Knowing Your Risks: The Effect of Information Representation on Risk Literacy

Tay Gavin Erickson Lecture Series -- How might non-transparent statistical formats mislead the public, doctors, and other health professionals about the benefits and harms of health interventions? Using studies of statistical illiteracy in public and professional audiences, McDowell will highlight the consequences of misleading information representations on knowledge and health behavior and she will present simple strategies for improving the transparency of risk communications.
Michelle McDowell, PhD is a Research Scientist with the Harding Center for Risk Literacy at the Max Planck Institute for Human Development in Berlin, Germany. Her research focuses on developing transparent risk communication formats to promote statistical literacy. Her recent work has focused on the visual communication of information and exploring how information represented in more or less ecological formats can affect understanding. She works closely with health organizations to promote and design effective risk communication tools and to better understand how people make health decisions.

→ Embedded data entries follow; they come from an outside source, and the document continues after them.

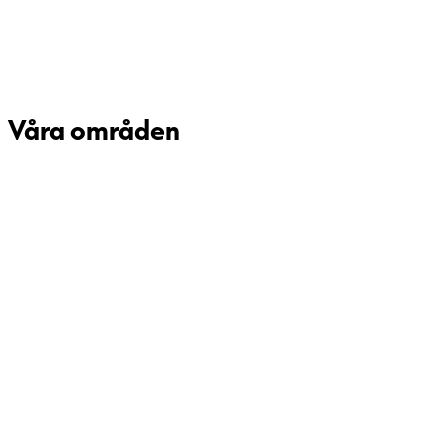
Våra områden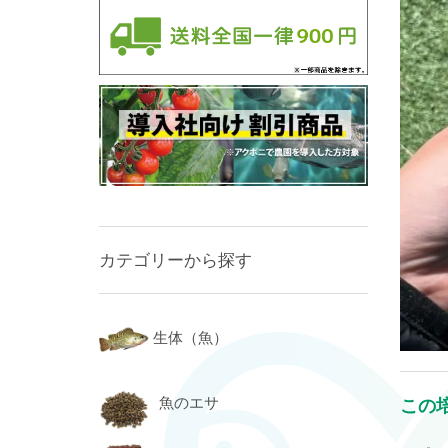
カテゴリーから探す
生体（魚）
魚のエサ
この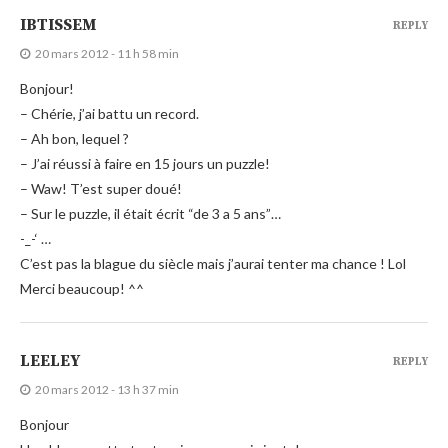
IBTISSEM
REPLY
20 mars 2012 - 11 h 58 min
Bonjour!
– Chérie, j’ai battu un record.
– Ah bon, lequel ?
– J’ai réussi à faire en 15 jours un puzzle!
– Waw! T’est super doué!
– Sur le puzzle, il était écrit “de 3 a 5 ans”…
-_-‘ …
C’est pas la blague du siècle mais j’aurai tenter ma chance ! Lol
Merci beaucoup! ^^
LEELEY
REPLY
20 mars 2012 - 13 h 37 min
Bonjour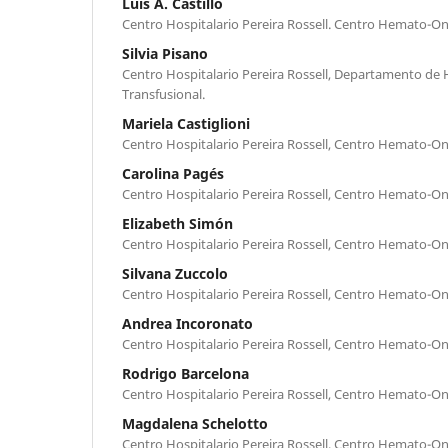
Luis A. Castillo
Centro Hospitalario Pereira Rossell. Centro Hemato-Onc
Silvia Pisano
Centro Hospitalario Pereira Rossell, Departamento de
Transfusional.
Mariela Castiglioni
Centro Hospitalario Pereira Rossell, Centro Hemato-On
Carolina Pagés
Centro Hospitalario Pereira Rossell, Centro Hemato-On
Elizabeth Simón
Centro Hospitalario Pereira Rossell, Centro Hemato-On
Silvana Zuccolo
Centro Hospitalario Pereira Rossell, Centro Hemato-On
Andrea Incoronato
Centro Hospitalario Pereira Rossell, Centro Hemato-On
Rodrigo Barcelona
Centro Hospitalario Pereira Rossell, Centro Hemato-On
Magdalena Schelotto
Centro Hospitalario Pereira Rossell, Centro Hemato-On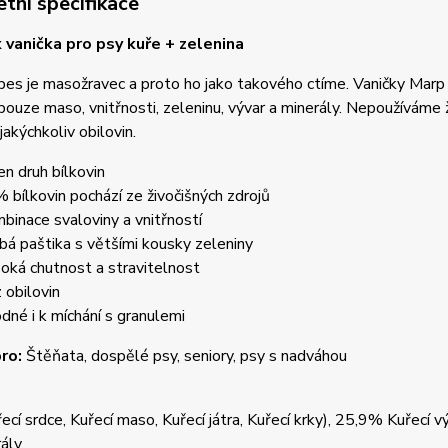
tní specifikace
 vanička pro psy kuře + zelenina
pes je masožravec a proto ho jako takového ctíme. Vaničky Marp 
pouze maso, vnitřnosti, zeleninu, vývar a minerály. Nepoužíváme 
jakýchkoliv obilovin.
en druh bílkovin
 bílkovin pochází ze živočišných zdrojů
binace svaloviny a vnitřností
bá paštika s většími kousky zeleniny
oká chutnost a stravitelnost
 obilovin
dné i k míchání s granulemi
ro:
Štěňata, dospělé psy, seniory, psy s nadváhou
cí srdce, Kuřecí maso, Kuřecí játra, Kuřecí krky), 25,9% Kuřecí
ály.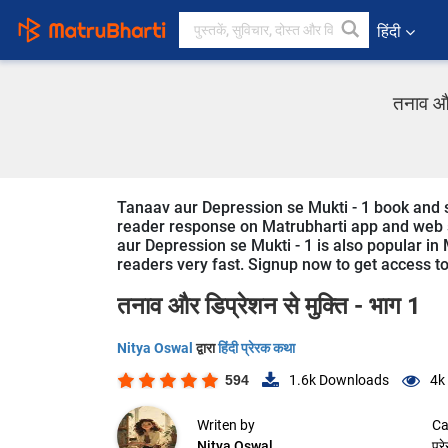
हिंदी
तनाव और
Tanaav aur Depression se Mukti - 1 book and sto
reader response on Matrubharti app and web sin
aur Depression se Mukti - 1 is also popular in 
readers very fast. Signup now to get access to 
तनाव और डिप्रेशन से मुक्ति - भाग 1
Nitya Oswal
द्वारा
हिंदी प्रेरक कथा
594
1.6k
Downloads
4k
Writen by
Ca
Nitya Oswal
प्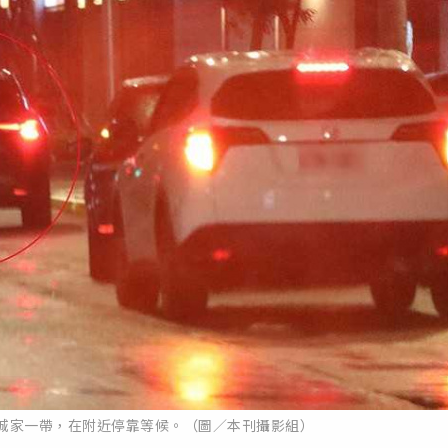
國城家一帶，在附近停靠等候。（圖／本刊攝影組）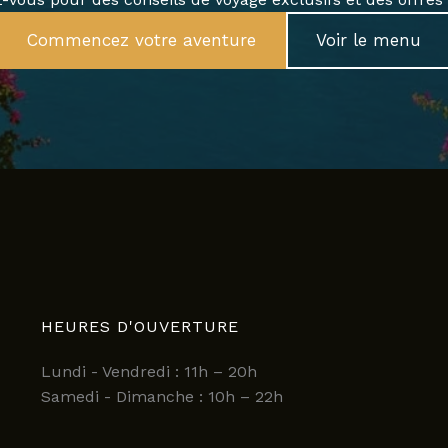
Commencez votre aventure
Voir le menu
HEURES D'OUVERTURE
Lundi - Vendredi : 11h – 20h
Samedi - Dimanche : 10h – 22h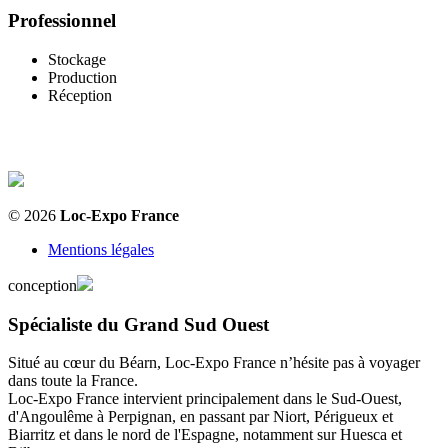
Professionnel
Stockage
Production
Réception
© 2026
Loc-Expo France
Mentions légales
conception
Spécialiste du Grand Sud Ouest
Situé au cœur du Béarn, Loc-Expo France n’hésite pas à voyager
dans toute la France.
Loc-Expo France intervient principalement dans le Sud-Ouest,
d'Angoulême à Perpignan, en passant par Niort, Périgueux et
Biarritz et dans le nord de l'Espagne, notamment sur Huesca et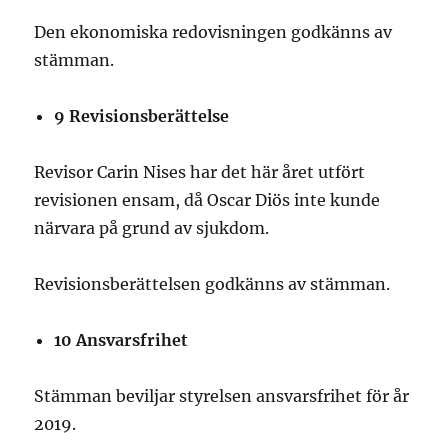
Den ekonomiska redovisningen godkänns av
stämman.
9
Revisionsberättelse
Revisor Carin Nises har det här året utfört
revisionen ensam, då Oscar Diös inte kunde
närvara på grund av sjukdom.
Revisionsberättelsen godkänns av stämman.
10
Ansvarsfrihet
Stämman beviljar styrelsen ansvarsfrihet för år
2019.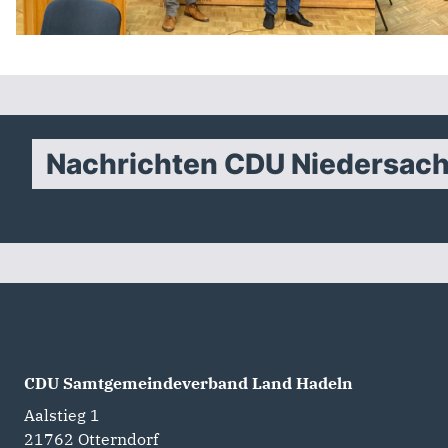
Nachrichten CDU Niedersac
CDU Samtgemeindeverband Land Hadeln
Aalstieg 1
21762
Otterndorf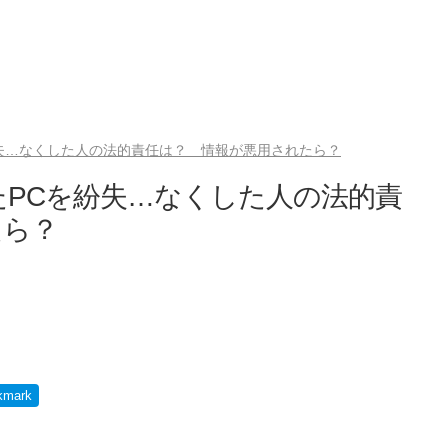
紛失…なくした人の法的責任は？ 情報が悪用されたら？
ったPCを紛失…なくした人の法的責
たら？
kmark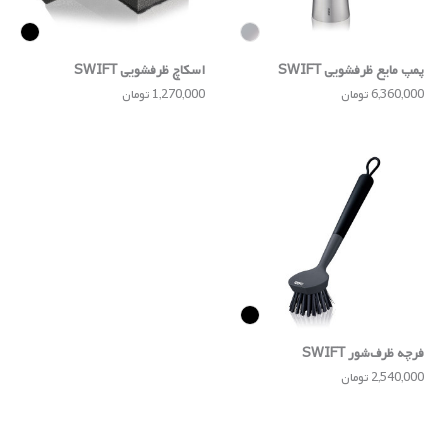
پمپ مایع ظرفشویی SWIFT
اسکاچ ظرفشویی SWIFT
6,360,000 تومان
1,270,000 تومان
فرچه ظرف‌شور SWIFT
2,540,000 تومان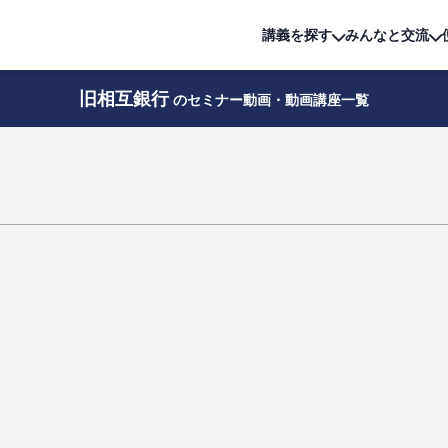
詳細は
無料講座
公開中!
講義を探す
みんなと交流
旧相互銀行
のセミナー動画・動画講座一覧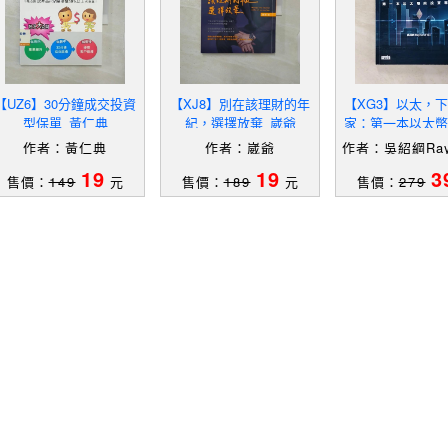
【UZ6】30分鐘成交投資
【XJ8】別在該理財的年
【XG3】以太，
型保單_黃仁典
紀，選擇放棄_崴爺
家：第一本以太幣
專書_吳紹綱 Raym
作者：黃仁典
作者：崴爺
作者：吳紹綱Ray
u
Wu
19
19
3
售價：
149
元
售價：
189
元
售價：
279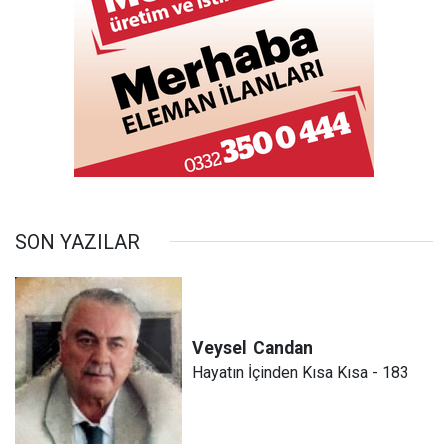
SON YAZILAR
Veysel
Candan
Hayatın İçinden Kısa Kısa - 183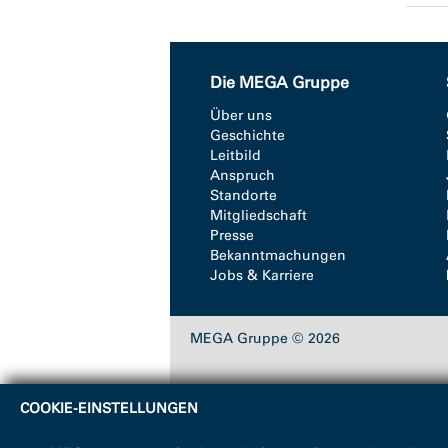
Die MEGA Gruppe
Über uns
Geschichte
Leitbild
Anspruch
Standorte
Mitgliedschaft
Presse
Bekanntmachungen
Jobs & Karriere
MEGA Gruppe © 2026
COOKIE-EINSTELLUNGEN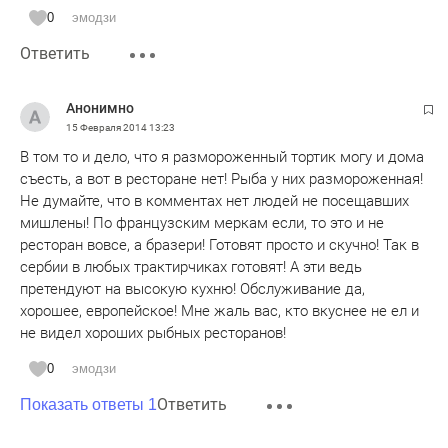
специализировался на рыбе, да и команда вся была
0
эмодзи
другая, были местные повара и официанты.
Ответить
Анонимно
15 Февраля 2014
13:23
В том то и дело, что я размороженный тортик могу и дома
съесть, а вот в ресторане нет! Рыба у них размороженная!
Не думайте, что в комментах нет людей не посещавших
мишлены! По французским меркам если, то это и не
ресторан вовсе, а бразери! Готовят просто и скучно! Так в
сербии в любых трактирчиках готовят! А эти ведь
претендуют на высокую кухню! Обслуживание да,
хорошее, европейское! Мне жаль вас, кто вкуснее не ел и
не видел хороших рыбных ресторанов!
0
эмодзи
Ответить
Показать ответы 1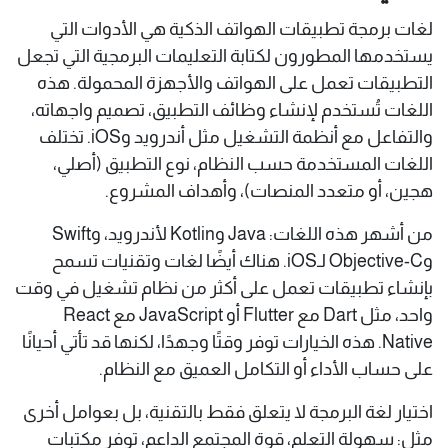
لغات برمجة تطبيقات الهواتف الذكية هي الأدوات التي
يستخدمها المطورون لكتابة التعليمات البرمجية التي تجعل
التطبيقات تعمل على الهواتف والأجهزة المحمولة. هذه
اللغات تُستخدم لإنشاء وظائف التطبيق، تصميم واجهاته،
والتفاعل مع أنظمة التشغيل مثل أندرويد وiOS. تختلف
اللغات المستخدمة حسب النظام، نوع التطبيق (أصلي،
هجين، أو متعدد المنصات)، وأهداف المشروع.
من أشهر هذه اللغات: Java وKotlin لأندرويد، وSwift
وObjective-C لـiOS. هناك أيضًا لغات وتقنيات تسمح
بإنشاء تطبيقات تعمل على أكثر من نظام تشغيل في وقت
واحد، مثل Dart مع Flutter أو JavaScript مع React
Native. هذه الخيارات توفر وقتًا وجهدًا، لكنها قد تأتي أحيانًا
على حساب الأداء أو التكامل العميق مع النظام.
اختيار لغة البرمجة لا يتعلق فقط بالتقنية، بل بعوامل أخرى
مثل: سهولة التعلم، قوة المجتمع الداعم، توفر مكتبات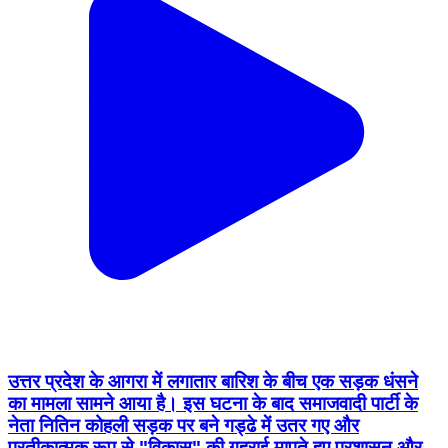
उत्तर प्रदेश के आगरा में लगातार बारिश के बीच एक सड़क धंसने
का मामला सामने आया है। इस घटना के बाद समाजवादी पार्टी के
नेता नितिन कोहली सड़क पर बने गड्ढे में उतर गए और
प्रतीकात्मक रूप से "विकास" की गहराई मापते हुए प्रशासन और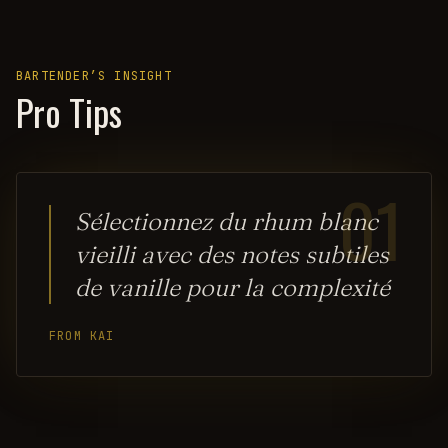
BARTENDER’S INSIGHT
Pro Tips
01
Sélectionnez du rhum blanc
vieilli avec des notes subtiles
de vanille pour la complexité
FROM KAI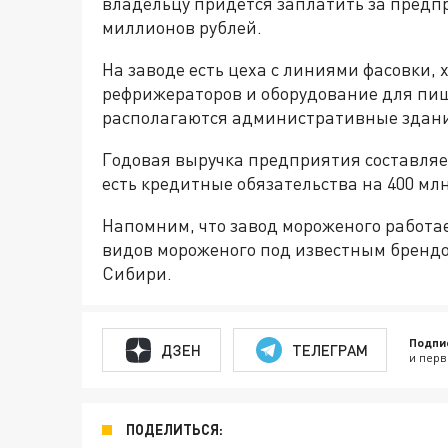
владельцу придётся заплатить за предп
миллионов рублей.
На заводе есть цеха с линиями фасовки,
рефрижераторов и оборудование для пи
располагаются административные здан
Годовая выручка предприятия составляет
есть кредитные обязательства на 400 мл
Напомним, что завод мороженого работае
видов мороженого под известным брендом
Сибири.
Подпи
ДЗЕН
ТЕЛЕГРАМ
и перв
ПОДЕЛИТЬСЯ: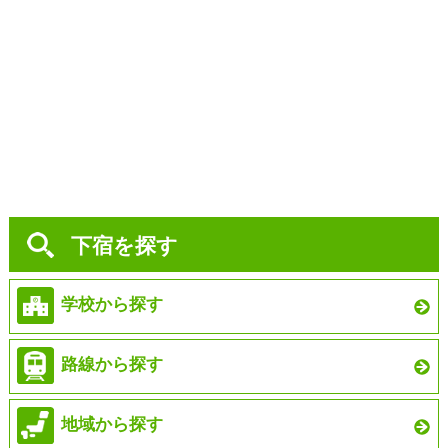
下宿を探す
学校から探す
路線から探す
地域から探す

This lecture is sponsored by the Center for Research on Families’ Tay Gavin Erickson Lecture Series. The Center for Research on Families (CRF) is an endowed interdisciplinary research center in the College of Social and Behavioral Sciences and College of Natural Sciences at the University of Massachusetts Amherst. The Tay Gavin Erickson Lecture Series brings internationally recognized speakers with expertise in family research to campus each year. The lecture series began in 1999 through an endowment established in memory of Tay Gavin Erickson.